A huge thanks to Jo Harding (@jhardingNHS), who leads the NHS-VA collaboration, has helped UK transform to new models of care and promotes telehealth for people with long term conditions through the Department of Health’s 3millionlives programme. And here’s big shout outs to all who journeyed here: Martin McShane (@docmdmartin), Director Domain 2; Victoria Corbishley, Head of Change Management; Gail Beer, 2020health Facilitator; Jane Wells, Oxleas NHS Foundation Trust Service Director; Sian Howell, Southwark CCG Governing Body Clinical Lead; Matthew Hodson, Nurse Consultant Homerton University Hospital; Eileen Sutton, Assistant Director of Urgent Care NHS London; Josip Car, Director of Global eHealth Unit; Martin Kuper and Greg Battle, Whittington Health Medical Directors; Carol Gillen, Whittington Health Director of Operations; and Helen Taylor, Whittington Health Head of Pharmacy.

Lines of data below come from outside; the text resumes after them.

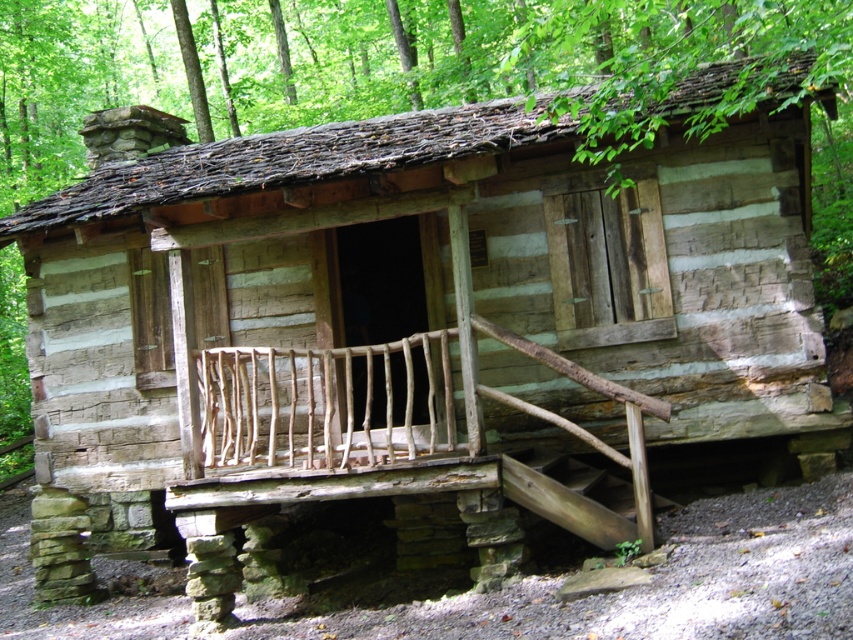 Question: Which of the following is the farthest from the observer?

Choices:
 (A) wooden stairs at lower center
 (B) rustic wooden porch at center

Answer: (B)

Question: Does rustic wooden porch at center appear over wooden stairs at lower center?

Choices:
 (A) yes
 (B) no

Answer: (A)

Question: Is rustic wooden porch at center to the left of wooden stairs at lower center from the viewer's perspective?

Choices:
 (A) no
 (B) yes

Answer: (B)

Question: Is rustic wooden porch at center thinner than wooden stairs at lower center?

I’ll end yielding the floor to our UK colleagues, with comments from their daily blog posts–

“We could not have been made to feel more welcome and the fantastic day that they had put together and willingness to share demonstrated real pride in the service that they provide to their patient population.”

“We need to be the story tellers who convince anyone who will listen that this is a must do. We know the technology has come – email, apps, telehealth – whether we want it to or not. We know the patient centred benefits it can bring, if given time and investment to flourish. We have seen the benefits to health care professionals in releasing time to care. We need to support professionals and the public to adapt, adopt and accept the new world at our finger tips. As an American President said, ‘Change will not come if we wait for some other person or some other time. We are the ones we are waiting for. We are the change we seek.’ ”

Photos are from our visit to the Kaiser Center for Total Health.